The first impression AFTER BATHING AT BAXTER'S will give you is that JEFFERSON AIRPLANE had embarked on a journey of a newfound artistic freedom and breaking the shackles of the whims and profit seeking margins of the record label (RCA in this case) although it is true that the fast-changing music scene had record companies thrown off their game in the late 60s and RCA was gambling on the "Sgt Pepper's" effect that AFTER BATHING AT BAXTER'S would be met with the same chart success but unfortunately America wasn't quite ready for such heady art rock and the album was a disappointment in terms of initial sales despite raving critical reviews. To many this album will sound a bit amateurish with sloppy musical performances that embraced a bit of dissonance and off-kilter vocal harmonies which were in stark contrast to the slick pop aesthetics of "Surrealistic Pillow." Soulful lyrical content back by extended folk rock backing and slightly askew guitar accompaniments were prognosticating the world of post-punk and avant-prog long before either genre came to be.

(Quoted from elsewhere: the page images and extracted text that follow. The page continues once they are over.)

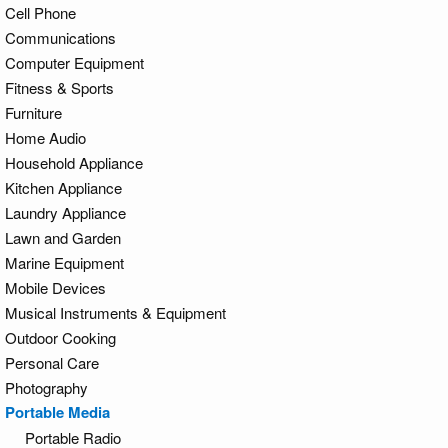
Cell Phone
Communications
Computer Equipment
Fitness & Sports
Furniture
Home Audio
Household Appliance
Kitchen Appliance
Laundry Appliance
Lawn and Garden
Marine Equipment
Mobile Devices
Musical Instruments & Equipment
Outdoor Cooking
Personal Care
Photography
Portable Media
Portable Radio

Another aspect that made BAXTER's substantially different was the fact Paul Kantner picked up the songwriting slack as Marty Balin became ever disillusioned by the band's drug use antics. Kantner offered a much looser form of songwriting that found greater doses of garage rock nonchalantness to the mix however Grace Slick proved herself to have a much greater range on her vocal abilities and delivered some of the best performances of her career. Overt anti-war lyrical content had evolved beyond the "tune out, drop out" years of hippie ideals and taken into the realms of pure protest in the vein of many folkies of the era such as Phil Ochs, Tom Paxton and Pete Seeger. The album also featured more anarchic sounds with acid rock guitar sounds let off the leash as well as the highly experimental 9-minute track "Spare Chaynge" that sounded like an early Krautrock offering that would eventually become popularized by Germany's Amon Duul II" with its thundering bass rolls and provocatively dissonantly hypnotic guitar riffing.

When all is said and done, AFTER BATHING AT BAXTER'S proved to be an extremely influential album on many of the progressive rock bands that would emerge in a few short years and what the album lacked in terms of popularity at the time, it more than made up for in ingenuity and maturity that steered the band into the direction of one of the 60s most forward thinking bands which kept the band relevant well beyond the fleeting year of The Summer of Love. AFTER BATHING AT BAXTER'S is without a doubt an acquired taste as it lacks the instant liability factor that its processor endeared fans with. On the contrary, this album is a dark and brooding social critique steeped in harsher tones and musical delivery systems. It's a fascinating work that while not exactly perfect showcased many of the elements that would become progressive rock staples. Loose freeform compositional structures finding unpredictabilities and moments of non-rock instrumentation such as a flute only elevated its art rock status into one of the most innovative albums of 1967. It took me a while to warm up to this phase of JEFFERSON AIRPLANE but in the end this album has become more interesting the more i've listened to it.